Glenn Cashman / UAB SuperJazz / Elliot Deutsch Big Band / Russ Spiegel Jazz Orchestra
There are amiable vocals by Ray Reach on "Making Whoopee" and his own arrangement of Michel Legrand's "How Do You Keep the Music Playing?" while Reach's piano is featured on "Young Lovers" and "The Song Is You." Other soloists include Ard, Mike Lyle (alto on "I Remember You," tenor on "Thousand Eyes"), trumpeters Bo Berry and Mal Pierce, tenor Niel McLean and drummer Sonny Harris. Marsalis solos on "After Hours," "Tin Roof Blues," Jobim's "How Insensitive" and Ard's groovy take on "It Don't Mean a Thing." While the recording has a slight yet noticeable "concert" sound, it is never disagreeable, and the balance between the various sections is admirable. In sum, a consistently entertaining live performance by SuperJazz and its legendary guest.
Elliot Deutsch Big Band
Weeknight Music, as it turns out, is suitable for any time of day or night, for weekends, holidays or any type of special occasion where the music must be sultry and swinging. Trumpeter Elliot Deutsch's young southern California-based ensemble comes out roaring on its debut album and keeps the pedal to the metal through a marvelous sequence of engaging charts by Deutsch, trumpeter Brian Owen and tenor saxophonist Jimmy Emerzian.

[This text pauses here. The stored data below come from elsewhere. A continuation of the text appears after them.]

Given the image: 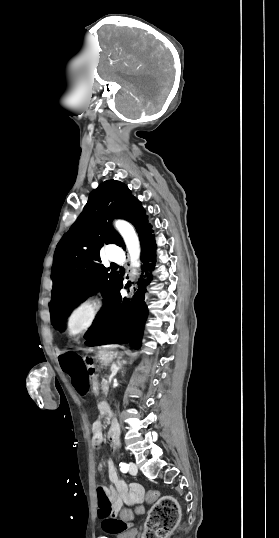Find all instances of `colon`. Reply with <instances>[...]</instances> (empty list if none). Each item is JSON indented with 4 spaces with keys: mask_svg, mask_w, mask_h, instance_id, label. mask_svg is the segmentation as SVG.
I'll use <instances>...</instances> for the list:
<instances>
[{
    "mask_svg": "<svg viewBox=\"0 0 279 538\" xmlns=\"http://www.w3.org/2000/svg\"><path fill=\"white\" fill-rule=\"evenodd\" d=\"M97 498L99 515L101 517L111 516L113 514L112 504L107 489L103 485L97 486ZM146 500L153 504V508L146 523L144 538H167L179 521L180 507L178 502L170 496L159 499L157 491H149ZM137 512H142V507H138ZM123 518L129 519L130 512L125 511Z\"/></svg>",
    "mask_w": 279,
    "mask_h": 538,
    "instance_id": "colon-1",
    "label": "colon"
}]
</instances>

That's not to imply that every number is played at or near warp speed. Au contraire. Easygoing anthems can't evince much more charm than Deutsch's "Coffee Time," Emerzian's "Home," or the leader's shimmering arrangements of "The Nearness of You" (on which his gossamer flugelhorn is front and center) and "When I Fall in Love." Deutsch also wrote the buoyant ensemble showpiece "Rhythm Challenge," the deeply-grooved "Yeah...We're Sleeping Together" (a.k.a "Just Friends") and leisurely "Stroll at the Beach," Emerzian "The Jury's Out," Owen the wild-riding "Space Cowboys." There is (alas) one vocal, by uninspiring Kalil Wilson on "Beautiful Friendship."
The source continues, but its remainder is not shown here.